In Monmouthshire County Council -v- Harris the Employment Appeal Tribunal was asked to review a finding in the Cardiff Employment Tribunal that Mrs Harris was unfairly dismissed and that the dismissal was an act of disability discrimination. At a remedy hearing in September 2014 she was awarded £238,216.37. The Employment Appeal Tribunal proceeded on the basis of determining, in respect of the unfair dismissal, whether the Employment Tribunal erred in regarding procedural defects as sufficient to make the dismissal substantively unfair and whether there was a failure to consider the Council’s substantive grounds for dismissal. It also considered whether the Tribunal erred in failing to consider, in the context of discrimination, whether dismissal was a proportionate means of achieving a legitimate aim and whether or not it took into account irrelevant considerations.

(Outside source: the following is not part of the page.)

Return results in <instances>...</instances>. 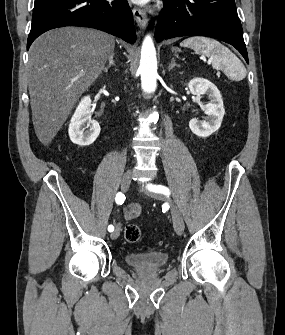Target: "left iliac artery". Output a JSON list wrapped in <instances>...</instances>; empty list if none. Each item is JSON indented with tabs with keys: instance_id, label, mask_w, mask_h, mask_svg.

Mrs Harris had worked for the Council since 1992. Latterly she was suffering from depression, sinusitis, asthma and an underactive thyroid. Accordingly she was disabled for the purposes of the Equality Act 2010. At a time prior to autumn 2010 and following occupational health advice she had been permitted to change her working arrangements to include working from home. Thereafter a new line manager, Mr Austin, was appointed. In January 2013 Mrs Harris complained that Mr Harris was not supporting her working from home and asked to return to her previous arrangements. Thereafter she commenced a period of sickness absence and did not return to work.
She attended meetings with HR in March and May 2013. On 28 May Mar Austin met with HR and it was decided that Mrs Harris’ employment should be terminated. She was notified by letter dated 4 June. the dismissal was due to take effect on 31 July. She appealed and the appeal was heard on 4 July. She objected to a lack of consultation, raised concerns about her working relationship with Mr Austin and complained that the decision to dismiss was based on an out of date report. The appeal was rejected.
In June and July she applied for ill-health retirement but this was declined. A medical opinion obtained in October 2013 concluded that although she was still unfit for work and likely to remain so for the foreseeable future, it could not be said that she would be permanently unfit until the normal retirement age.
At the resulting Employment Tribunal it was noted that the reason for dismissal was “absence which arose due to the claimant’s medical condition (a disability)”. There was inadequate warning of the possibility of dismissal and inadequate consultation. In addition there was a failure to make reasonable adjustments which also went to the question of the fairness of the employer’s behaviour. Mr Austin had effectively prevented Mrs Harris from maintaining the home working arrangements from January 2013. There was also a failure to take into account the updated reports that had been obtained for the ill-health retirement application. The fairness of the dismissal was also tainted by the active participation of Mr Austin. As for the discrimination claim the Council failed to make reasonable adjustments on the basis that if working from home was properly implemented from January 2013 there may have been no ongoing sickness absence at all. The Council appealed.